The advancements in purpose-built tools for the warfighter during this time have been nothing short of remarkable. While much of the development work has come from inside the Department of Defense (DoD), there has been a strong investment in private sector partnerships to deliver state of the art tools.
One such partnership is between the DoD and leading defense contractor, Raytheon to develop and deliver a mobile communications platform — FoXTEN — for the warfighter. According to Todd Probert, vice president Mission Support and Modernization at Raytheon Intelligence, Information and Services, the platform is “akin to a smartphone for intelligence officers.”
In a recent interview Probert explained that the Army’s decision to build FoXTEN on an open architecture enables intelligence processing on the edge and ensures that the warfighter can access the right applications for today and well into the future. “Any application that has passed the Army’s security review and accreditation process can be ported into FoXTEN,” he shared. “With a plug and play environment that can support apps created by the CIA, NRO, Air Force, and others on a secure open architecture without encountering the obstacles created by a proprietary environment is a strategic advantage for the warfighter.”
Developed as part of the Army’s Distributed Common Ground System (DCGS) FoXTEN was designed with the soldier in mind. Said Probert, “it’s easy to use out of the box; it’s intuitive and rugged so that it operates seamlessly even under the most difficult conditions.” From the mapping features, which enable the warfighter to combine intelligence with map data to determine the optimal way to traverse hostile terrain based on unit size to filing intelligence reports online in the field, FoXTEN eliminates redundancy and impact on the warfighter.
“It used to be that intelligence officers would file a paper report or debrief once they returned from a sortie. With FoXTEN they are able to update records remotely via a single interface,” Probert shared. “Moreover, the map feature brings a 12x time savings over how intelligence officers are currently able to process and plot battalion-level movements.
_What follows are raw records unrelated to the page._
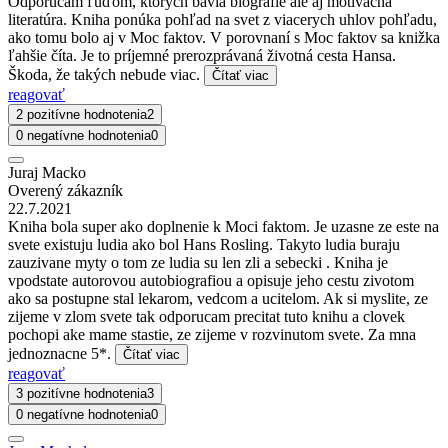
Odporúčam ľuďom, ktorých bavia biografie ale aj motivačná
literatúra. Kniha ponúka pohľad na svet z viacerych uhlov pohľadu,
ako tomu bolo aj v Moc faktov. V porovnaní s Moc faktov sa knižka
ľahšie číta. Je to príjemné prerozprávaná životná cesta Hansa.
Škoda, že takých nebude viac.
Čítať viac
reagovať
2 pozitívne hodnotenia
2
0 negatívne hodnotenia
0
Juraj Macko
Overený zákazník
22.7.2021
Kniha bola super ako doplnenie k Moci faktom. Je uzasne ze este na
svete existuju ludia ako bol Hans Rosling. Takyto ludia buraju
zauzivane myty o tom ze ludia su len zli a sebecki . Kniha je
vpodstate autorovou autobiografiou a opisuje jeho cestu zivotom
ako sa postupne stal lekarom, vedcom a ucitelom. Ak si myslite, ze
zijeme v zlom svete tak odporucam precitat tuto knihu a clovek
pochopi ake mame stastie, ze zijeme v rozvinutom svete. Za mna
jednoznacne 5*.
Čítať viac
reagovať
3 pozitívne hodnotenia
3
0 negatívne hodnotenia
0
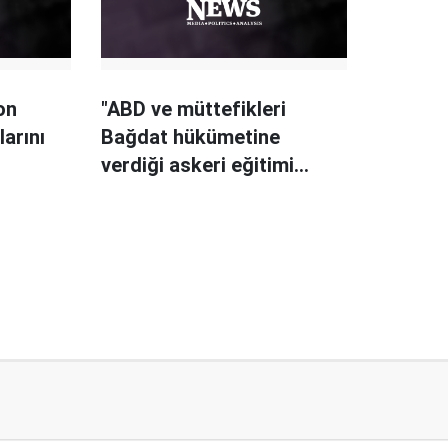
on
"ABD ve müttefikleri
larını
Bağdat hükümetine
verdiği askeri eğitimi
askıya aldı"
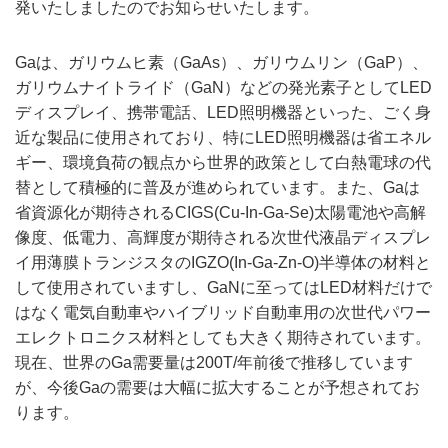
発いたしましたのでお知らせいたします。
Gaは、ガリウムヒ素（GaAs）、ガリウムリン（GaP）、
ガリウムナイトライド（GaN）などの発光素子としてLED
ディスプレイ、携帯電話、LED照明機器といった、ごく身
近な製品に使用されており、特にLED照明機器は省エネル
ギー、環境負荷の観点から世界的政策として白熱電球の代
替として積極的に普及が進められています。また、Gaは
省資源化が期待されるCIGS(Cu-In-Ga-Se)太陽電池や高解
像度、低電力、高輝度が期待される次世代液晶ディスプレ
イ用薄膜トランジスタのIGZO(In-Ga-Zn-O)半導体の材料と
して使用されていますし、GaNに至ってはLED材料だけで
はなく電気自動車やハイブリッド自動車用の次世代パワー
エレクトロニクス材料としても大きく期待されています。
現在、世界のGa需要量は200T/年前後で推移しています
が、今後Gaの需要は大幅に拡大することが予想されてお
ります。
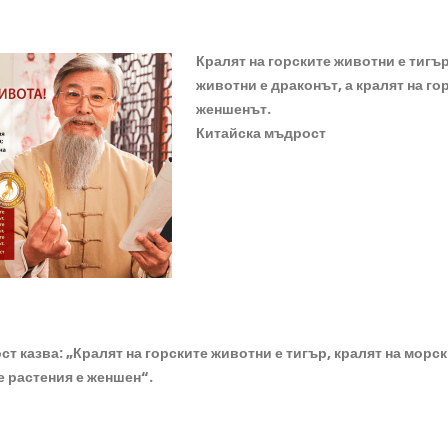
Кралят на горските животни е тигър
животни е драконът, а кралят на го
женшенът.
Китайска мъдрост
т казва: „Кралят на горските животни е тигър, кралят на морск
е растения е женшен“.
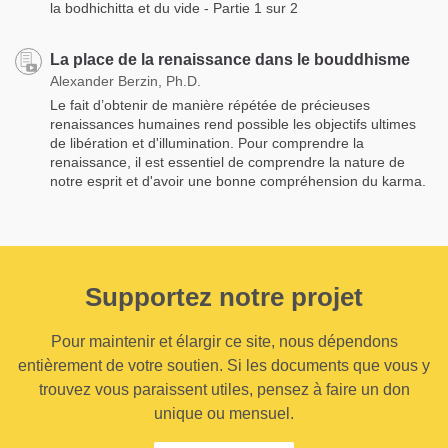
la bodhichitta et du vide - Partie 1 sur 2
La place de la renaissance dans le bouddhisme
Alexander Berzin, Ph.D.
Le fait d’obtenir de manière répétée de précieuses
renaissances humaines rend possible les objectifs ultimes
de libération et d'illumination. Pour comprendre la
renaissance, il est essentiel de comprendre la nature de
notre esprit et d'avoir une bonne compréhension du karma.
Supportez notre projet
Pour maintenir et élargir ce site, nous dépendons
entièrement de votre soutien. Si les documents que vous y
trouvez vous paraissent utiles, pensez à faire un don
unique ou mensuel.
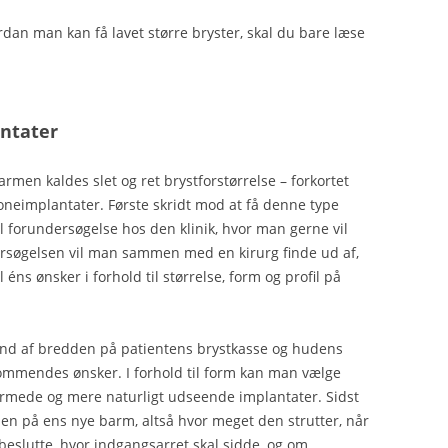
ordan man kan få lavet større bryster, skal du bare læse
antater
armen kaldes slet og ret brystforstørrelse – forkortet
koneimplantater. Første skridt mod at få denne type
 til forundersøgelse hos den klinik, hvor man gerne vil
dersøgelsen vil man sammen med en kirurg finde ud af,
 éns ønsker i forhold til størrelse, form og profil på
rund af bredden på patientens brystkasse og hudens
dkommendes ønsker. I forhold til form kan man vælge
rmede og mere naturligt udseende implantater. Sidst
en på ens nye barm, altså hvor meget den strutter, når
beslutte, hvor indgangsarret skal sidde, og om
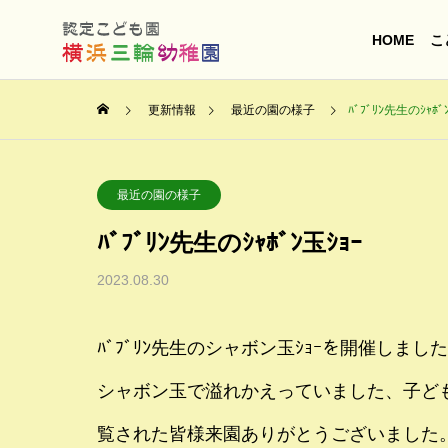
HOME
こ
更新情報
最近の園の様子
ﾊﾞﾌﾞﾘﾝ先生のｼｬﾎﾞ
最近の園の様子
ﾊﾞﾌﾞﾘﾝ先生のｼｬﾎﾞﾝ玉ｼｮｰ
2023.08.30
ﾊﾞﾌﾞﾘﾝ先生のシャボン玉ｼｮｰを開催し
シャボン玉で溢れかえっていました、子ど
覧された皆様来園ありがとうございました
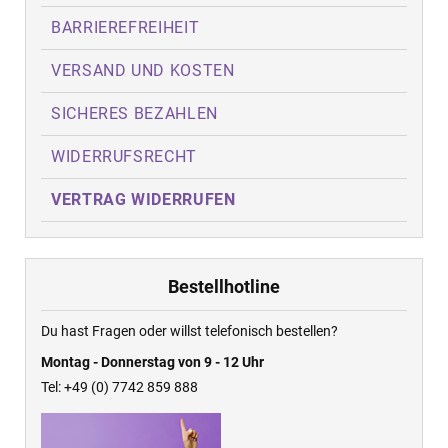
BARRIEREFREIHEIT
VERSAND UND KOSTEN
SICHERES BEZAHLEN
WIDERRUFSRECHT
VERTRAG WIDERRUFEN
Bestellhotline
Du hast Fragen oder willst telefonisch bestellen?
Montag - Donnerstag von 9 - 12 Uhr
Tel: +49 (0) 7742 859 888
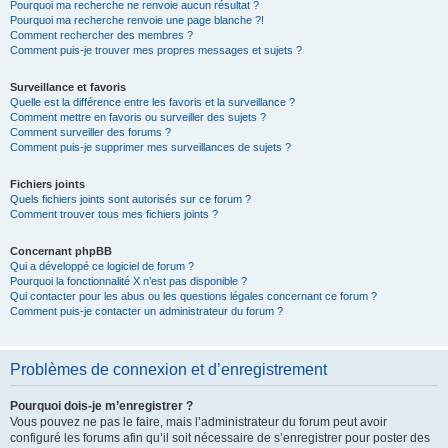
Pourquoi ma recherche ne renvoie aucun résultat ?
Pourquoi ma recherche renvoie une page blanche ?!
Comment rechercher des membres ?
Comment puis-je trouver mes propres messages et sujets ?
Surveillance et favoris
Quelle est la différence entre les favoris et la surveillance ?
Comment mettre en favoris ou surveiller des sujets ?
Comment surveiller des forums ?
Comment puis-je supprimer mes surveillances de sujets ?
Fichiers joints
Quels fichiers joints sont autorisés sur ce forum ?
Comment trouver tous mes fichiers joints ?
Concernant phpBB
Qui a développé ce logiciel de forum ?
Pourquoi la fonctionnalité X n’est pas disponible ?
Qui contacter pour les abus ou les questions légales concernant ce forum ?
Comment puis-je contacter un administrateur du forum ?
Problèmes de connexion et d’enregistrement
Pourquoi dois-je m’enregistrer ?
Vous pouvez ne pas le faire, mais l’administrateur du forum peut avoir
configuré les forums afin qu’il soit nécessaire de s’enregistrer pour poster des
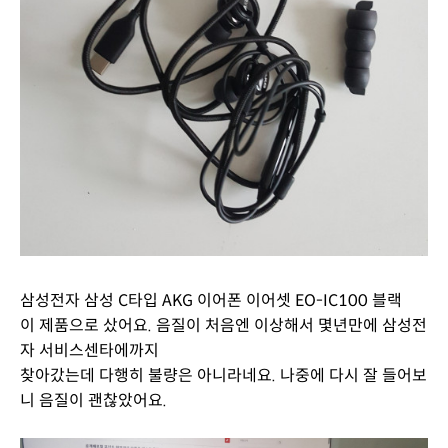
삼성전자 삼성 C타입 AKG 이어폰 이어셋 EO-IC100 블랙
이 제품으로 샀어요. 음질이 처음엔 이상해서 몇년만에 삼성전
자 서비스센타에까지
찾아갔는데 다행히 불량은 아니라네요. 나중에 다시 잘 들어보
니 음질이 괜찮았어요.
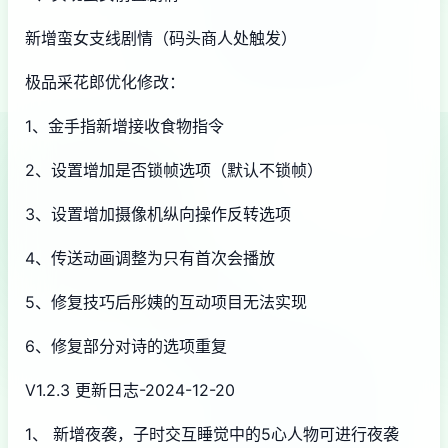
新增蛮女支线剧情（码头商人处触发）
极品采花郎优化修改：
1、金手指新增接收食物指令
2、设置增加是否锁帧选项（默认不锁帧）
3、设置增加摄像机纵向操作反转选项
4、传送动画调整为只有首次会播放
5、修复技巧后彤姨的互动项目无法实现
6、修复部分对诗的选项重复
V1.2.3 更新日志-2024-12-20
1、 新增夜袭，子时交互睡觉中的5心人物可进行夜袭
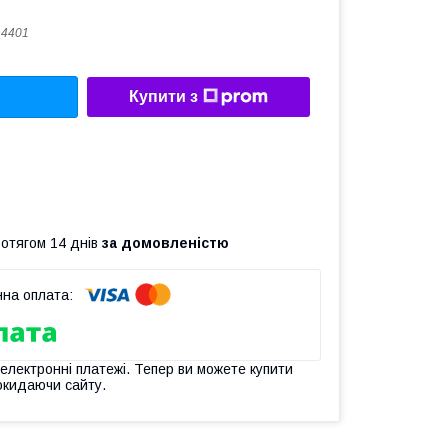
14401
Купити з
ротягом 14 днів
за домовленістю
 електронні платежі. Тепер ви можете купити
окидаючи сайту.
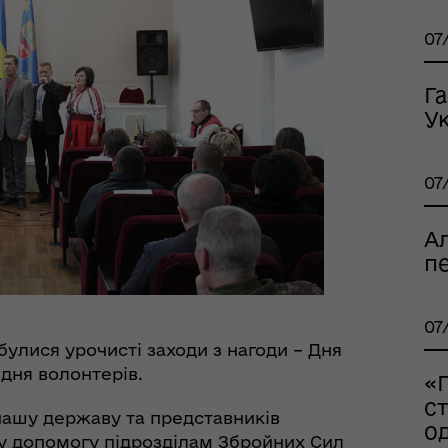
07
Г
Ук
тр життєстійкості
еляцької громади
07
А
пе
07
дбулися урочисті заходи з нагоди – Дня
дня волонтерів.
«
с
 нашу державу та представників
о
оплатна правнича
ну допомогу підрозділам Збройних Сил
помога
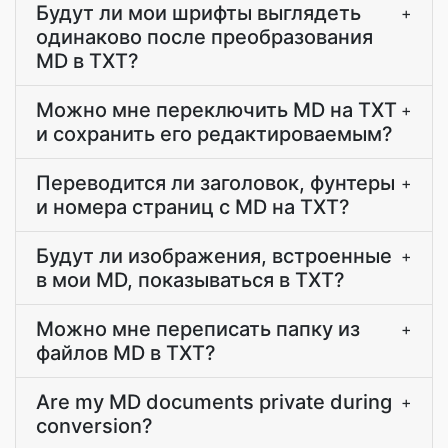
Будут ли мои шрифты выглядеть
+
одинаково после преобразования
MD в TXT?
Можно мне переключить MD на TXT
+
и сохранить его редактироваемым?
Переводится ли заголовок, фунтеры
+
и номера страниц с MD на TXT?
Будут ли изображения, встроенные
+
в мои MD, показываться в TXT?
Можно мне переписать папку из
+
файлов MD в TXT?
Are my MD documents private during
+
conversion?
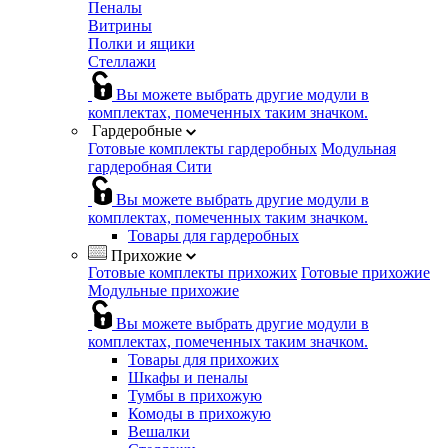
Пеналы
Витрины
Полки и ящики
Стеллажи
Вы можете выбрать другие модули в
комплектах, помеченных таким значком.
Гардеробные
Готовые комплекты гардеробных
Модульная
гардеробная Сити
Вы можете выбрать другие модули в
комплектах, помеченных таким значком.
Товары для гардеробных
Прихожие
Готовые комплекты прихожих
Готовые прихожие
Модульные прихожие
Вы можете выбрать другие модули в
комплектах, помеченных таким значком.
Товары для прихожих
Шкафы и пеналы
Тумбы в прихожую
Комоды в прихожую
Вешалки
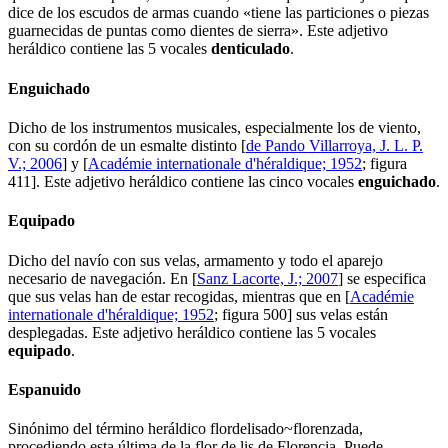
dice de los escudos de armas cuando «
tiene las particiones o piezas
guarnecidas de puntas como dientes de sierra
». Este adjetivo
heráldico contiene las 5 vocales
d
e
nt
i
c
u
l
a
d
o
.
Enguichado
Dicho de los instrumentos musicales, especialmente los de viento,
con su cordón de un esmalte distinto [
de Pando Villarroya, J. L. P.
V.; 2006
] y [
Académie internationale d'héraldique; 1952
; figura
411]. Este adjetivo heráldico contiene las cinco vocales
e
ng
u
i
ch
a
d
o
.
Equipado
Dicho del navío con sus velas, armamento y todo el aparejo
necesario de navegación. En [
Sanz Lacorte, J.; 2007
] se especifica
que sus velas han de estar recogidas, mientras que en [
Académie
internationale d'héraldique; 1952
; figura 500] sus velas están
desplegadas. Este adjetivo heráldico contiene las 5 vocales
e
q
u
i
p
a
d
o
.
Espanuido
Sinónimo del término heráldico flordelisado~florenzada,
procediendo esta última de la flor de lis de Florencia. Puede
It currently takes 8-10 hours to perform these calculations, which means intel about enemy location can become dated while just the calculations are being performed. FoXTEN delivers a strategic advantage in this regard, and so many others.”
Indeed, if you think about the application of a ruggedized mobile device outside the Department of Defense, a wealth of use cases spring to mind for civilian agencies. “From FEMA agents using FoXTEN to plot the safest evacuation routes to the most efficient pathways to deliver emergency aid during a natural disaster to support for the National Guard as they aid in recovery efforts, the value extends to any intelligence-driven command and communications effort,” Probert concluded.